## Instructions to follow
In the listing below, count the lines that contain the string "Settings", and state that number without further words.
***** Data for processing *****
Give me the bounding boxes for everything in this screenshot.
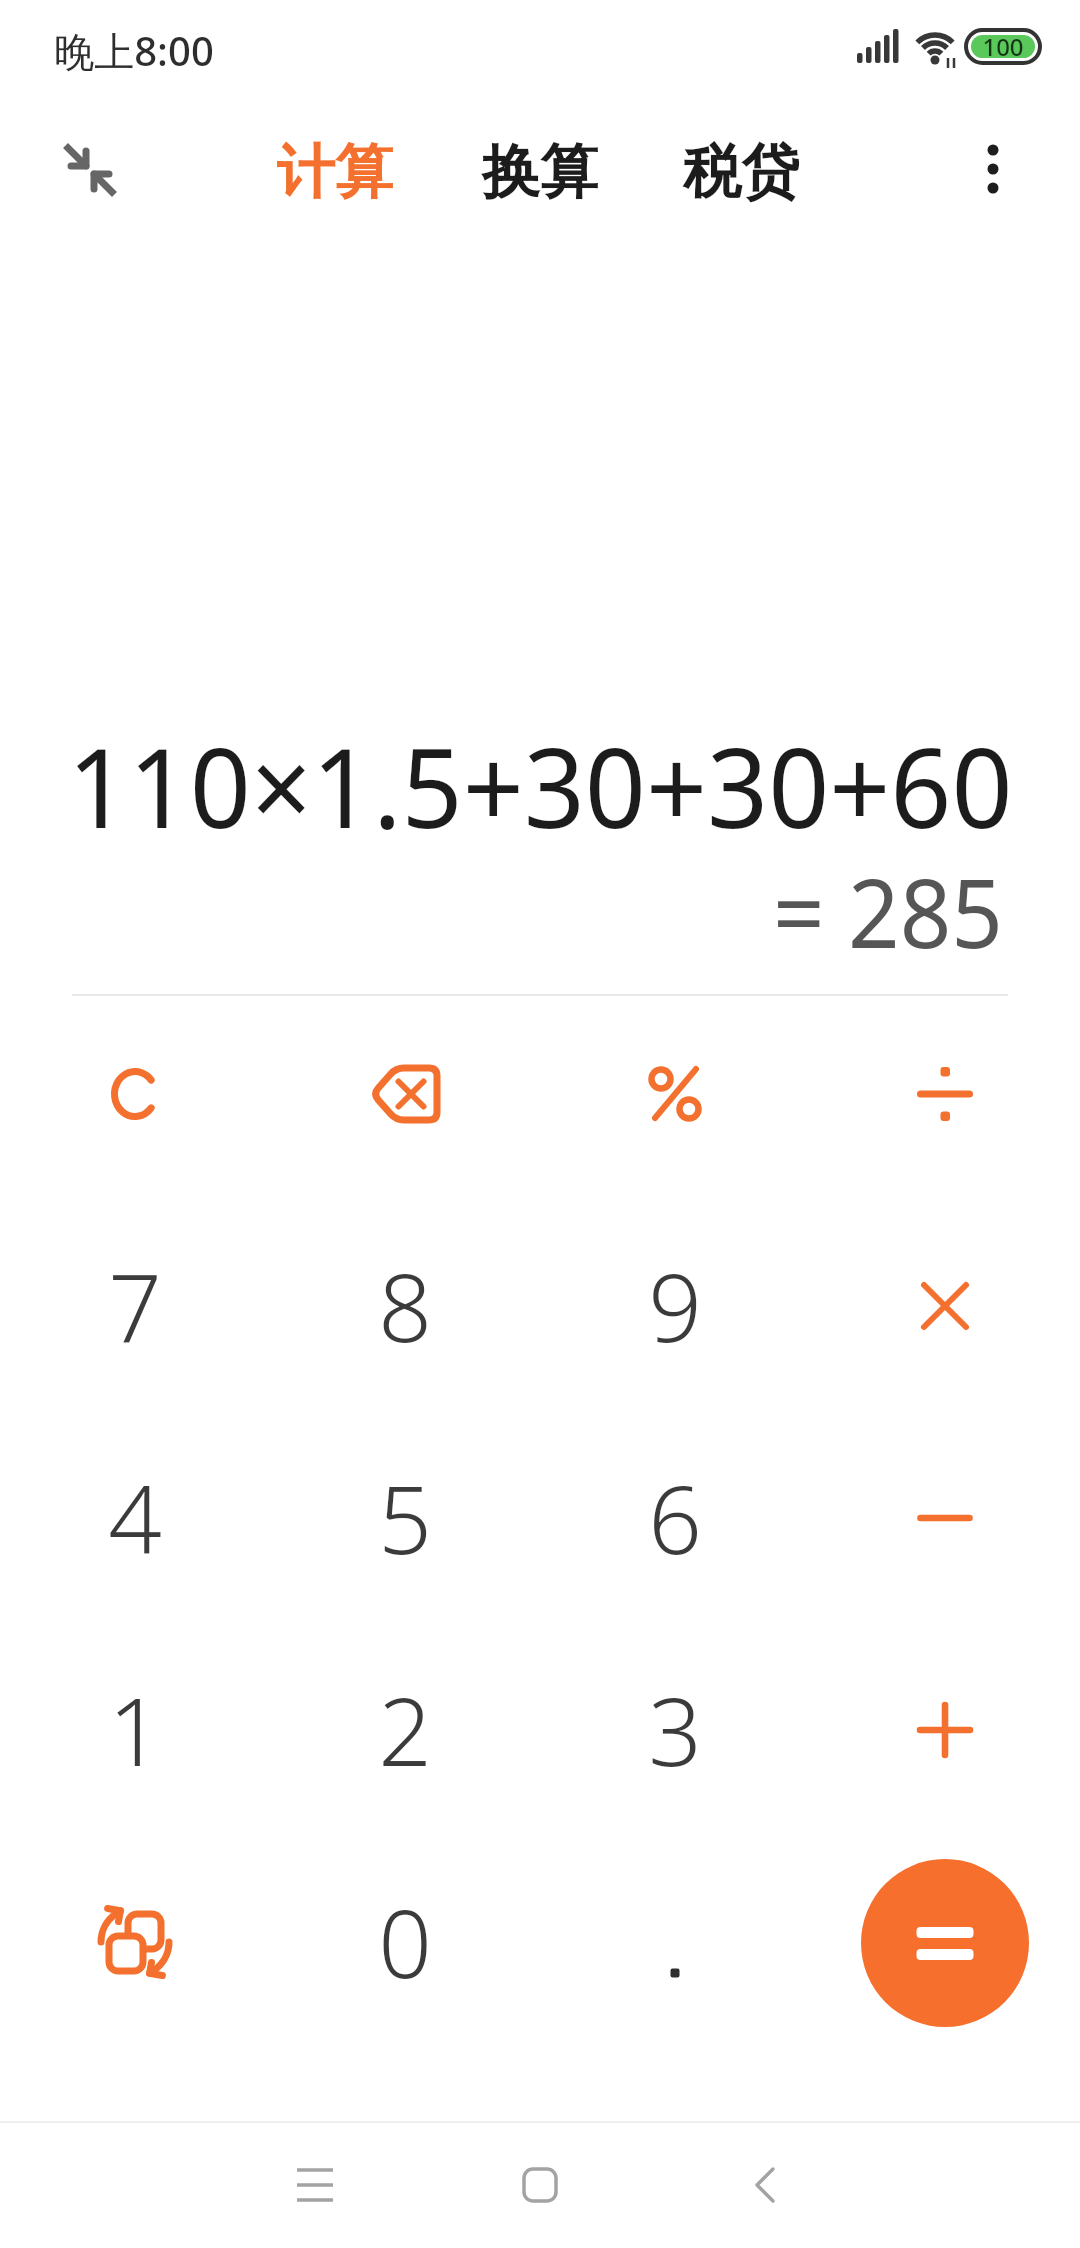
button[interactable] [290,999,520,1189]
button[interactable]: 0 [290,1847,520,2037]
button[interactable]: 4 [20,1423,250,1613]
button[interactable]: 9 [560,1211,790,1401]
button[interactable]: 2 [290,1635,520,1825]
staticText: 换算 [482,136,598,209]
staticText: 5 [378,1454,432,1582]
button[interactable] [20,1847,250,2037]
button[interactable] [560,999,790,1189]
button[interactable]: 5 [290,1423,520,1613]
button[interactable] [950,130,1036,214]
staticText: 7 [108,1242,162,1370]
staticText: 计算 [277,136,393,209]
button[interactable] [830,999,1060,1189]
button[interactable]: 6 [560,1423,790,1613]
staticText: 4 [108,1454,162,1582]
staticText: 晚上8:00 [54,23,214,75]
staticText: = 285 [603,846,1080,975]
button[interactable] [490,2135,590,2235]
button[interactable] [50,130,130,214]
button[interactable] [20,999,250,1189]
button[interactable]: 8 [290,1211,520,1401]
staticText: 0 [378,1878,432,2006]
staticText: 110×1.5+30+30+60 [0,711,1080,859]
staticText: 9 [648,1242,702,1370]
button[interactable] [861,1859,1029,2027]
button[interactable]: 换算 [440,130,640,214]
button[interactable] [560,1847,790,2037]
button[interactable] [830,1423,1060,1613]
button[interactable] [830,1211,1060,1401]
button[interactable] [715,2135,815,2235]
staticText: 6 [648,1454,702,1582]
button[interactable]: 计算 [235,130,435,214]
staticText: 8 [378,1242,432,1370]
button[interactable]: 7 [20,1211,250,1401]
staticText: 2 [378,1666,432,1794]
button[interactable]: 3 [560,1635,790,1825]
staticText: 100 [982,30,1024,63]
button[interactable] [265,2135,365,2235]
button[interactable] [830,1635,1060,1825]
staticText: 税贷 [683,136,799,209]
staticText: 3 [648,1666,702,1794]
staticText: 1 [108,1666,162,1794]
button[interactable]: 1 [20,1635,250,1825]
button[interactable]: 税贷 [641,130,841,214]
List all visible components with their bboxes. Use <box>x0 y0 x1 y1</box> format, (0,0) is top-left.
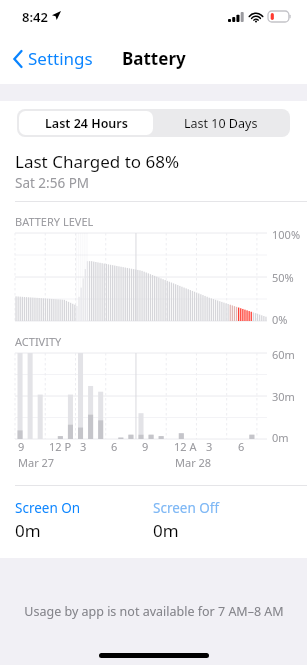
staticText: 0m <box>15 519 41 542</box>
staticText: Last 24 Hours <box>45 115 128 132</box>
staticText: Settings <box>28 47 93 70</box>
button[interactable]: Last 10 Days <box>153 111 288 135</box>
staticText: 0% <box>272 312 288 327</box>
staticText: 8:42 <box>22 8 48 26</box>
staticText: Last 10 Days <box>184 115 258 132</box>
staticText: 9 <box>142 439 149 454</box>
staticText: BATTERY LEVEL <box>15 214 94 229</box>
staticText: 6 <box>111 439 118 454</box>
other: Home indicator <box>0 637 307 665</box>
staticText: 60m <box>272 347 295 362</box>
staticText: Mar 28 <box>175 455 212 470</box>
button[interactable]: Last 24 Hours <box>19 111 153 135</box>
button[interactable]: Screen On <box>15 499 153 542</box>
staticText: 100% <box>272 227 301 242</box>
staticText: 3 <box>80 439 87 454</box>
staticText: 50% <box>272 270 294 285</box>
staticText: 3 <box>206 439 213 454</box>
staticText: Usage by app is not available for 7 AM–8… <box>24 603 284 620</box>
staticText: ACTIVITY <box>15 334 62 349</box>
staticText: 6 <box>238 439 245 454</box>
staticText: Battery <box>122 47 186 70</box>
staticText: 12 P <box>49 439 72 454</box>
staticText: Mar 27 <box>18 455 55 470</box>
staticText: 9 <box>18 439 25 454</box>
staticText: 0m <box>153 519 179 542</box>
staticText: Last Charged to 68% <box>15 150 180 173</box>
button[interactable]: Settings <box>8 40 98 77</box>
staticText: 0m <box>272 430 289 445</box>
staticText: 30m <box>272 389 295 404</box>
staticText: Sat 2:56 PM <box>15 174 90 192</box>
staticText: Screen On <box>15 499 81 517</box>
button[interactable]: Screen Off <box>153 499 292 542</box>
staticText: 12 A <box>174 439 197 454</box>
staticText: Screen Off <box>153 499 220 517</box>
*****
## Written response
2